What to work on: On the basis of the records below, report how many lines contain the word "also". Nothing else should be given.

The input:
<<<<

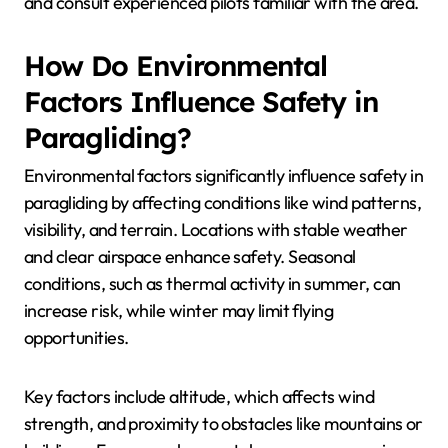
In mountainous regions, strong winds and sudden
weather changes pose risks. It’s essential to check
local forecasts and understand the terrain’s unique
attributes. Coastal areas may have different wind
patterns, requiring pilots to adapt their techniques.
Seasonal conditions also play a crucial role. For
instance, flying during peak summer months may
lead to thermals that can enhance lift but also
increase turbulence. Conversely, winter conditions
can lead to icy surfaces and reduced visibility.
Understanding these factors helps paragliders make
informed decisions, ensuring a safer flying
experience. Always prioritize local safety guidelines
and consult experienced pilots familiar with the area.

>>>>
<<<<

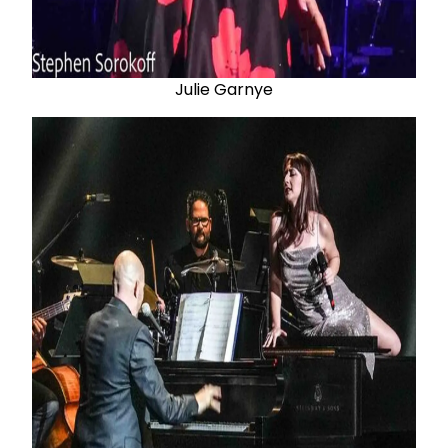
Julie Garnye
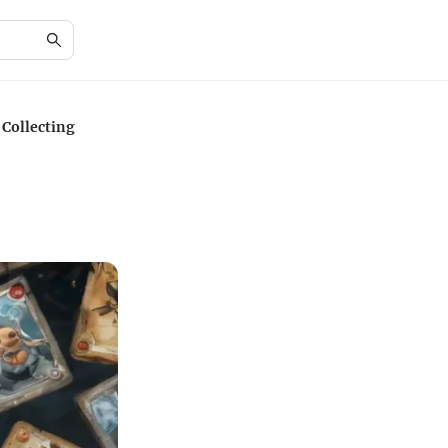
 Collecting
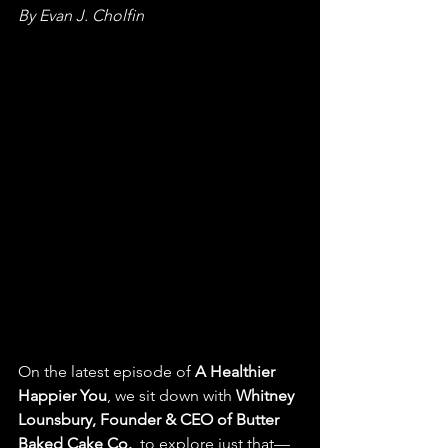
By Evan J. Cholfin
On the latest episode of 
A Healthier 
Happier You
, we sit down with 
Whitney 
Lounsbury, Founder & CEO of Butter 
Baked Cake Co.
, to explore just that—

>>>>

The answer: 2